In this repository, we provide a toolbox namely
MCRGNet to classify radio galaxies of different morphologies. Our method is designed based on the state-of-the-art Convolutional Neural Network (CNN), which is trained and applied under a three step framework as
- Pretraining the network unsupervisedly with unlabeled samples (P).
- Finetuing the pretrained network parameters supervisedly with labeled samples (F).
- Classify a new radio galaxy by the trained network. (C).
To utilize our toolbox on radio galaxy morphology classification, a convolutional autoencoder (CAE) network should be trained in advance and saved. Installation of our python based scripts is as follows,
$ cd MCRGNet $ <sudo> pip install <--user> .
To run our scripts, some python packages are required, which are listed as follows.
The requirements file is provided in this repository, by which the required packages can be installed easily. We advice the users to configure these packages in a virtual environment.
- initialize env
$ <sudo> pip install virtualenv $ cd MCRGNet $ virtualenv ./env
- install required packages
$ cd MCRGNet $ env/bin/pip install -r ./requirements.txt
In addition, the computation can be accelerated by paralledly processing with GPUs. In this work, our scripts are written under the guide of Nvidia CUDA, thus the Nvidia GPU hardware is also required.
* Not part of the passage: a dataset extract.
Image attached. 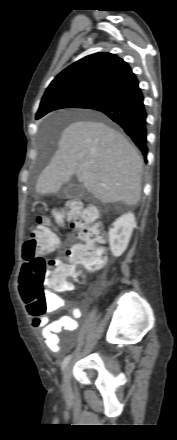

You can either refer to the official guide to install CUDA, or refer to this brief guide by us.
Demos and Usage
To use the MCRGNet, we provide demos to show how to pretrain and finetune the network. Note that the jupyter-notebook is required.
In the toolbox, you can design your own CAE and CNN network of optional layers as well as parameters by the Class
ConvNet, please refer to the script for details.
Some useful command-line-executable python scripts are also provided and archived in the utils folder,
- dataDownload: Retrieve radio galaxy samples from the FIRST archive.
- getEstLabel: Get estimated label for the radio galaxies to be classified.
In addition, some new tools are on the way, cheers
- Zhixian MA <
Unless otherwise declared:
- Codes developed are distributed under the MIT license;
- Documentations and products generated are distributed under the Creative Commons Attribution 3.0 license;
- Third-party codes and products used are distributed under their own licenses.